Как бы ни хотелось Хайдеггеру отобрать у нас самосознание, только оно делает нас существами, не похожими на всех прочих существ. Те, прочие (не только животные, но и кибернетические устройства), набирают знание — сверх того, что было запрограммировано в них, — путем проб и ошибок, научаются — в порядке приспособительной обратной связи со средой — поведению, строго ограниченному той или иной практикой (выживания). Человек же пребывает, наряду с экзогенной, и в эндогенной среде — предается внутреннему созерцанию, каковое есть не что иное, как умозрение, вершащееся в отвлечении от чувственно-конкретного восприятия. Человек инобытиен в социокультурных совершениях потому лишь, что от данности себе он дистанцирован в авторефлексии, за которую, по-видимому, физиологически ответственна, помимо асимметричной церебральной двусоставности, также работа зеркальных нейронов. В органической, похоже, трансцендентальности (она же — психизм) субъект объективирует себя, что побуждает его не только адресоваться к ближнему и дальнему как к себе самому (в согласии с нравственным императивом Канта), но и переживать собственную смерть — свое («темное», сказал бы Славой Жижек) превращение в вещь (res) среди вещей. Бессознательное в нас — следствие нашей объектности, из которой нельзя мыслить, наша вещная тленность (включая сюда и либидо, ибо сексуальный инстинкт подразумевает, что у нас нет иного выхода из царства Танатоса, кроме продолжения рода, кроме передачи витальности по наследству).

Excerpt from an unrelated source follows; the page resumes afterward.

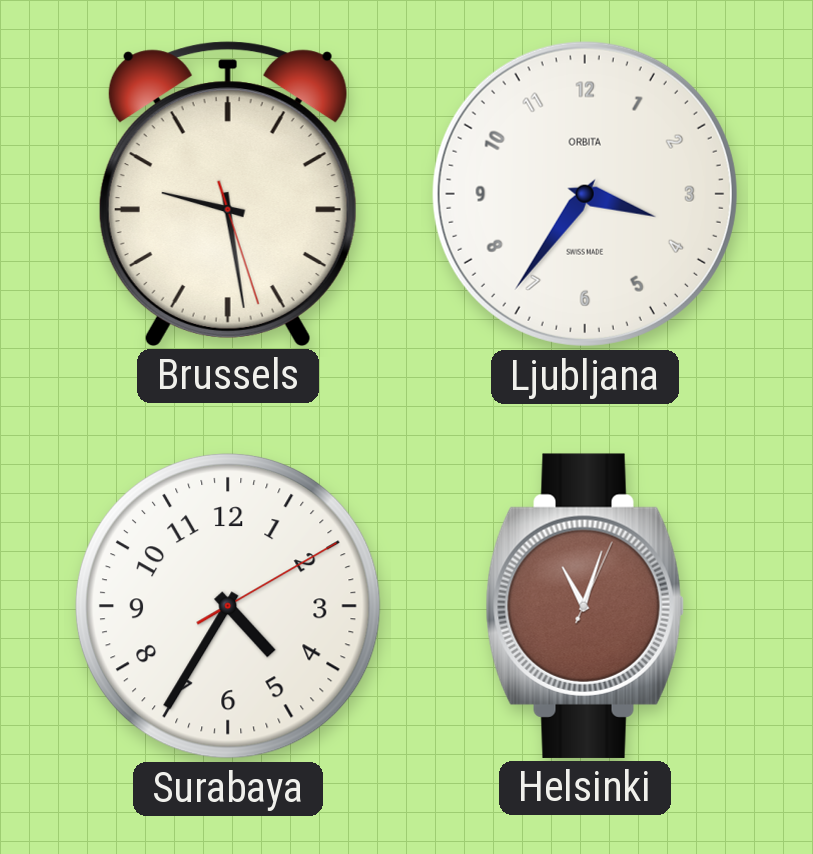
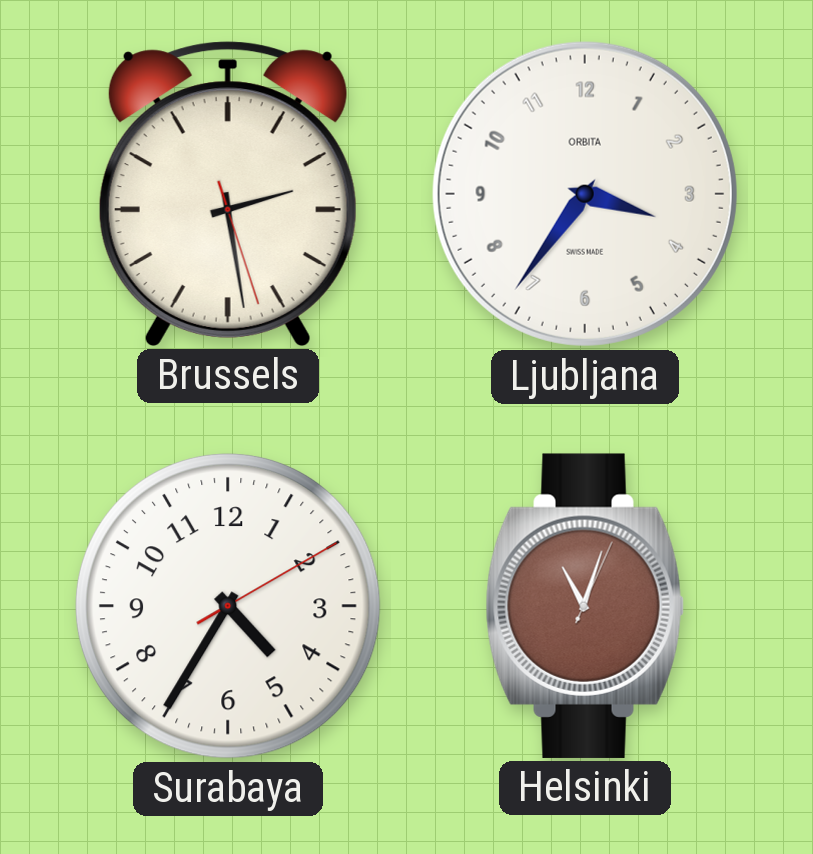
Brussels: 9:28 -> 2:28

Столкнувшись со смертью в самоотнесенности, мы попадаем, оставаясь как-никак живыми, за гибельный порог, перешагиваем его. Страх, который Хайдеггер вдогонку за Кьеркегором отождествляет со свободой от здесь-бытия (S. 188) и, значит, с влечением к смерти, не испытывался бы нами, если бы он не был аффектом, охраняющим, вопреки этим философам, наше присутствие в жизни, которое впитало в себя опыт регенерации. Вместе с тем смерть, закрепившаяся в бессознательном, оказывается навсегда сопутствующей нам, тo есть составляет горизонт нашего жизненного времени; она переводится нами в рациональную плоскость, в сферу расчета, коль скоро мы в отчуждении от чистой присутственности не только ностальгичны, но и будущностны, думаем о наступающем времени. Человек существует в промежутке между уже преодоленной и еще не грянувшей смертями, между регенерацией и мыслью об исчезновении. В воспоминаниях о прошедшем мы удостоверяем (по Джону Локку) нашу самотождественность, но экзистенция не совпадает с персональной идентичностью, будучи общей всем индивидам. Экзистенциально любой из них есть нечто, длящееся по ту и по эту сторону от ничто.
Самость не просто «еще-существует», как выражался Хайдеггер (S. 242), а отправляется в смерть из бессмертия, из второго рождения. Этот маршрут предполагает, что человек будет создавать, пока существует, институции, тексты и орудия, сохраняющиеся и после его ухода. Самость покидает сей мир, но ее регенеративное прошлое задерживается в нем в виде сотворенных и использованных ею артефактов. Социокультурa переживаeт своих авторов, разрешает — в снятии — противоречие, которое держит существование в напряжении и делает его силовым (энергетически нагруженным) полем, простертым от воображения как истины (смерть позади меня) к истинe как воображению (я умру, хотя жив). Примирение этих полюсов результируется в том, что как истина побеждает воображение (в фактической смерти каждого), так и воображение — истину (в произведении, не теряющем актуальности, несмотря на конец производителя). Эквивалентная бытию, социокультура и вслед за тем, как ее история оборвется, не сгинет совсем, обратившись в монумент (для тех, у кого не будет иной интеллектуальной работы, помимо археологической). Что до социальности, то она, конечно же, не редуцируема к благодетельной кооперации, вытекающей, по Канту, из того, что саморазвивающийся (иной-в-себе) субъект будет терпим к Другому во внешнем окружении. Поскольку трансцендентальность знакомит субъекта со смертью, постольку он готов опрокинуть свою временность на Другого, впасть в агрессию, сформировать образ врага. Социальность скроена самосознающим существом и из эмпатии, и из агональности, и из взаимодействий, и из противодействий, по-своему тоже нравственных (к примеру, овеянных воинской славой), что подчеркнул в «Понятии политического» (1932) Карл Шмитт.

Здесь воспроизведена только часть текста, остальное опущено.